Despite employment with both teams, Brown will only receive a championship ring if the Ravens come out on top.
This Super Bowl is the first of its kind, with brothers on opposite ends of the field vying for the Vince Lombardi Trophy.
Multiple sports media outlets are using social media platforms to encourage fans to come up with a catchy name for the unique matchup like the “HarBowl,” the “Supbro Bowl” and the “Superbaugh.”
“They’re so much alike in their tenacity, the way they coach and their aggressiveness,” said Brown, noting the biggest difference between the two coaches is that Jim played in the NFL and John did not. “They’re both so great to coach for and work for. They’re both successful at what they do, that it’s hard for me to point out the biggest difference. They’re both great.”
Brown plans to treat the Super Bowl like any other game.
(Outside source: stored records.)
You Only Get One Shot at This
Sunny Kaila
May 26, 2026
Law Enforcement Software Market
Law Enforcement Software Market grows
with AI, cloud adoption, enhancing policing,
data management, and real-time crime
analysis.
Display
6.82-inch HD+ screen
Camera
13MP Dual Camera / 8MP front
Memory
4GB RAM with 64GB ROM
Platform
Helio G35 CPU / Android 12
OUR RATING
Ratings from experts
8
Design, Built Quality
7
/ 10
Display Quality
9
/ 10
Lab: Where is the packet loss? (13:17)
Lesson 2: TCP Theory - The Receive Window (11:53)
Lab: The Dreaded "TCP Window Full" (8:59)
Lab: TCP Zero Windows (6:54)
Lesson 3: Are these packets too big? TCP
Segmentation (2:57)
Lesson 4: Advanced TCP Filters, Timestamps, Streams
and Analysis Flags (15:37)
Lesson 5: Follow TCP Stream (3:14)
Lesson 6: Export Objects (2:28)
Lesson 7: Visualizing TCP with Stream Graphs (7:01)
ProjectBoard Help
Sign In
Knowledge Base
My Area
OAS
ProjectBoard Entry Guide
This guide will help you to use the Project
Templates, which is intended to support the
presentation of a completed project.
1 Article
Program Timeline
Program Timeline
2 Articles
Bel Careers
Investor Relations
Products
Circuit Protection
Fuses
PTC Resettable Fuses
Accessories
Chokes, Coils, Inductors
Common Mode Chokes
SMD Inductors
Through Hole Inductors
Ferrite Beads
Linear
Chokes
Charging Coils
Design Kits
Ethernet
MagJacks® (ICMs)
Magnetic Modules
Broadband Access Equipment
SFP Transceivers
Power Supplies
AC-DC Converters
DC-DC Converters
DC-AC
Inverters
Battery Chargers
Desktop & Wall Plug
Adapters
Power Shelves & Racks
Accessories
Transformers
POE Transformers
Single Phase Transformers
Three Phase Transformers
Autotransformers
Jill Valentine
To him, this is just another week, another away game.
His plan is to continue his away pre-game regimen of a three and a half mile run, stretching, breakfast, and an hour nap before traveling to the stadium three hours prior to kickoff.
Once at the stadium, Brown walks the field to take notes.
“I’m approaching it like an everyday NFL game because I have to,” he said. “You want to prepare for the game the same way you prepare for any other game. I believe by preparing for it the same, the players won’t see any change in you. They’re the ones that matter most.”
The Super Bowl stage is gargantuan. Last year, the game drew approximately 111.3 million viewers, according to the Nielsen Co.
The numbers and television statistics don’t have an adverse effect on the coach with a serious game on the line.
“You’re still on a 100-yard field. The players are still kicking a field goal between 18-feet six inches,” said Brown. “When you’re in the stadium and you’re on the field, the magnitude of the game is different. You’re still only playing in front of 70,000 people, the number of people watching it on TV doesn’t factor in.”
The sibling rivalry of this year’s game has made Brown want a similar experience. Brown would like to coach against his brother, former National Championship coach at the University of Delaware and current coach at Eastern High School, Rick Brown.
According to Brown, his brother is not currently looking for an NFL job, especially because, “he really likes what he is doing.”
“He coaches Joe Flacco’s brother, Tommy Flacco, at Eastern High School, and me and Joe are with the Ravens,” said Brown. “Small world.”
Brown will take to the field with the Ravens on Feb. 3 at 6:30 p.m. on CBS against the 49ers.
“After the way it ended last year, to have it this year… It’s just awesome,” Brown said.